Aside from plants and animals, the bird species is also at the threat of extinction, since more than 5,000 birds are enlisted by UNEP as being endangered (Podger, 2002, par. 4). Yet what is most threatening is that, despite the condition nowadays on how half of all species are about to get extinct, still, the factors that lead to their extinction are continuing and strengthening with an ‘ever-increasing intensity’ (Podger, 2002, par. 3).

Perhaps the most basic and hard-to-prevent factor that leads to this extinction may be under illegal human settlements in areas that have been prevented by governments, such as the wilderness, the rainforests, and the wetlands. Worldwide denial or ignorance could also be an important factor that led to this. As stated by Joby Warrick (1998) of Washington Post, this mass extinction of species has been declared as the ‘gravest environmental worries’ of time (par. 2).

The Impact of Mass Extinction The extinction of 11,000 endangered animal and plant species reveals serious consequence that could depreciate as much as a quarter of the world’s human population. With as much as 6. 1 billion living and relying on nothing more than these creatures for the sake of survival and nourishment, the extinction will draw problems that would especially trigger the third world countries.
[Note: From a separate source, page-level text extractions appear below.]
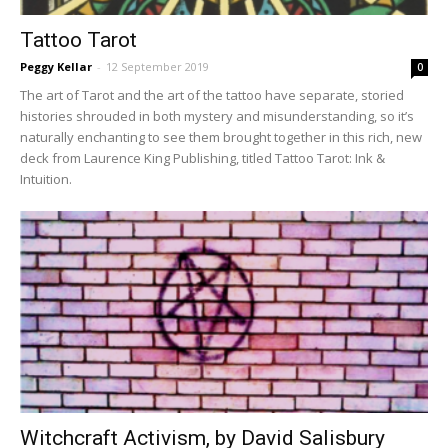
Tattoo Tarot
Peggy Kellar
-
12 September 2019
0
The art of Tarot and the art of the tattoo have separate, storied
histories shrouded in both mystery and misunderstanding, so it’s
naturally enchant­ing to see them brought together in this rich, new
deck from Laurence King Publishing, titled Tattoo Tarot: Ink &
Intuition.
Witchcraft Activism, by David Salisbury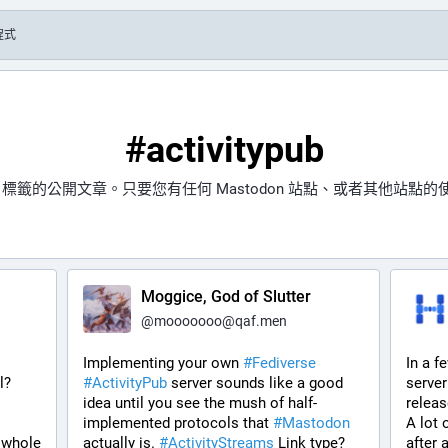
程式
#activitypub
標籤的公開文章。只要您有任何 Mastodon 站點、或者其他站點
Moggice, God of Slutter
@
mooooooo@qaf.men
Implementing your own 
#
Fediverse
In a f
? 
#
ActivityPub
 server sounds like a good 
server
idea until you see the mush of half-
releas
implemented protocols that 
#
Mastodon
A lot 
 whole 
actually is. 
#
ActivityStreams
 Link type? 
after 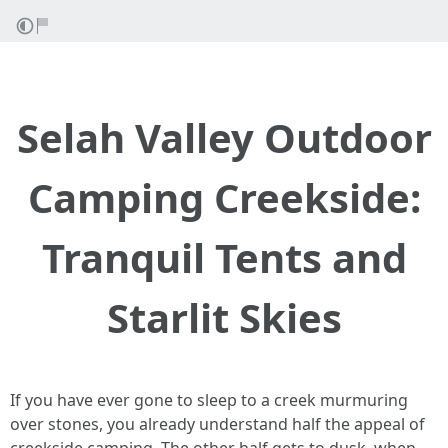
Selah Valley Outdoor
Camping Creekside:
Tranquil Tents and
Starlit Skies
If you have ever gone to sleep to a creek murmuring
over stones, you already understand half the appeal of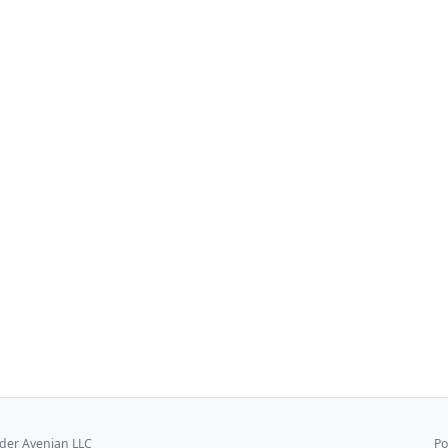
er Avenian LLC
Po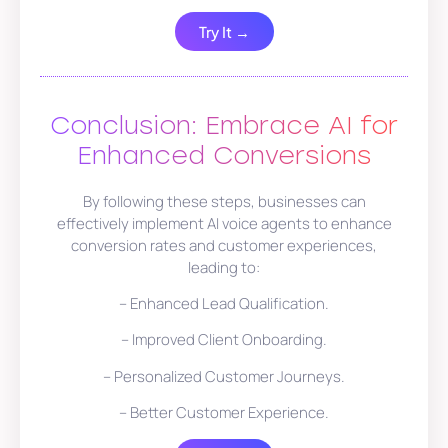
Try It →
Conclusion: Embrace AI for
Enhanced Conversions
By following these steps, businesses can
effectively implement AI voice agents to enhance
conversion rates and customer experiences,
leading to:
– Enhanced Lead Qualification.
– Improved Client Onboarding.
– Personalized Customer Journeys.
– Better Customer Experience.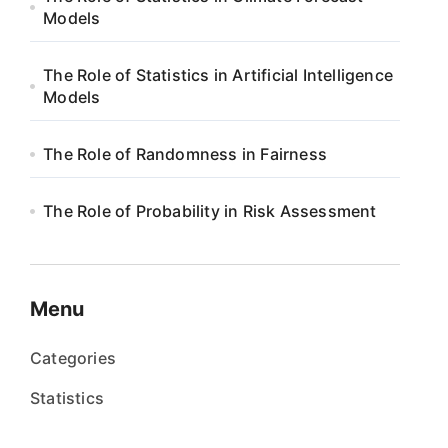
Models
The Role of Statistics in Artificial Intelligence
Models
The Role of Randomness in Fairness
The Role of Probability in Risk Assessment
Menu
Categories
Statistics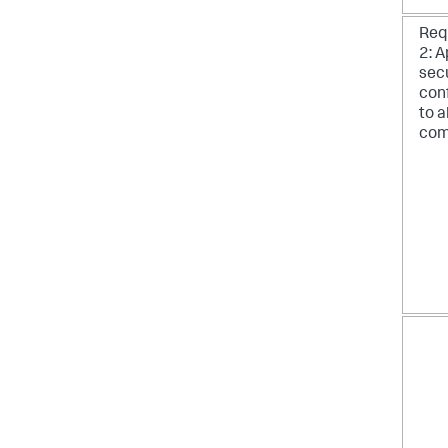
Req
2: A
sec
con
to a
com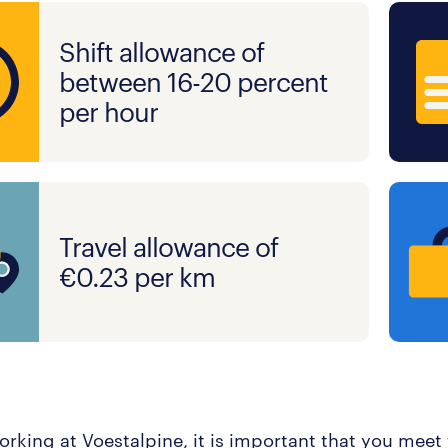
Shift allowance of
between 16-20 percent
per hour
Travel allowance of
€0.23 per km
orking at Voestalpine, it is important that you meet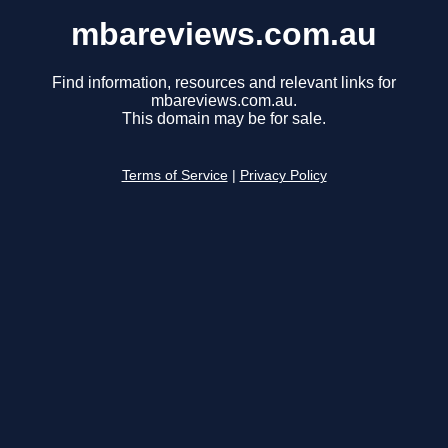
mbareviews.com.au
Find information, resources and relevant links for
mbareviews.com.au.
This domain may be for sale.
Terms of Service
|
Privacy Policy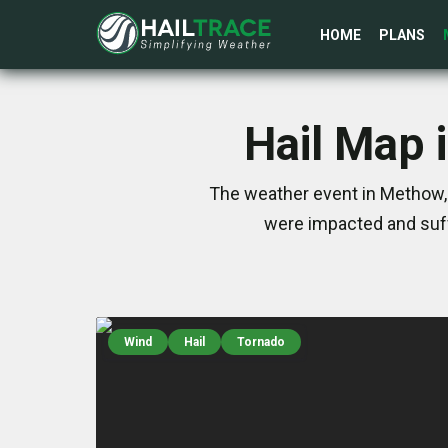
HOME
PLANS
Hail Map 
The weather event in Methow, 
were impacted and suff
Wind
Hail
Tornado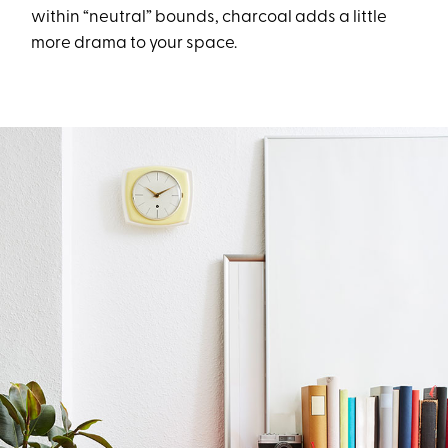
within “neutral” bounds, charcoal adds a little
more drama to your space.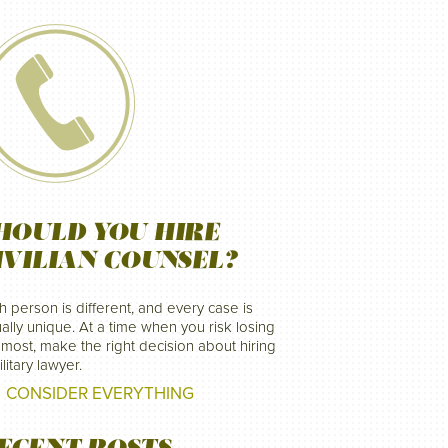
HOULD YOU HIRE
IVILIAN COUNSEL?
h person is different, and every case is
ally unique. At a time when you risk losing
 most, make the right decision about hiring
litary lawyer.
CONSIDER EVERYTHING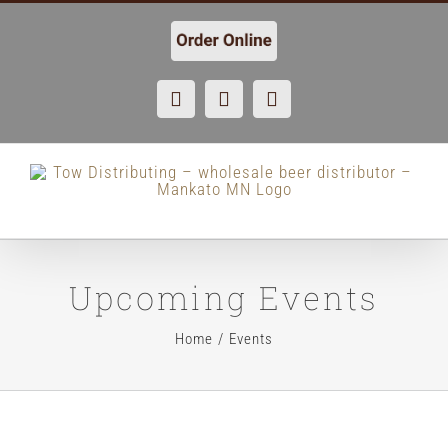
Skip
to
content
Facebook
X
Instagram
Upcoming Events
Home
Events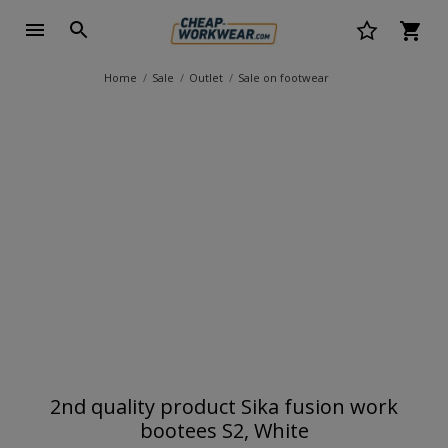
Home
Sale
Outlet
Sale on footwear
2nd quality product Sika fusion work
bootees S2, White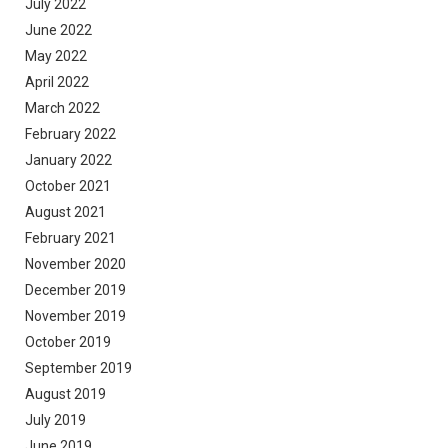
July 2022
June 2022
May 2022
April 2022
March 2022
February 2022
January 2022
October 2021
August 2021
February 2021
November 2020
December 2019
November 2019
October 2019
September 2019
August 2019
July 2019
June 2019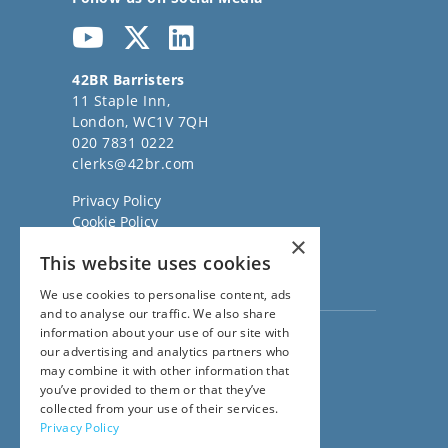
42BR Barristers
11 Staple Inn,
London, WC1V 7QH
020 7831 0222
clerks@42br.com
Privacy Policy
Cookie Policy
×
Regulatory Information
This website uses cookies
Sitemap
Terms of Business
We use cookies to personalise content, ads
and to analyse our traffic. We also share
information about your use of our site with
Visit our
Direct Access website
our advertising and analytics partners who
Family Law Team:
may combine it with other information that
020 3911 7600
you’ve provided to them or that they’ve
Civil Law Team:
collected from your use of their services.
020 3911 7800
Privacy Policy
Fees Team:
Nowadays, even the present sources of food and living are scant by as much as 20%, as stated by Jeffrey Kluger and Andrea Dorfman (2002) of the Time Magazine. The traditional way of managing natural resources can be defined as ‘putting people first, and the environment second’ (Kluger&Dorfman, 2002, par. 4). However, as administrator Mark Malloch Brown of the United Nations Development Program (UNDP) initiated, “[W]hen you exhaust resources, you destroy people” (Kluger&Dorfman, 2002, par. 4).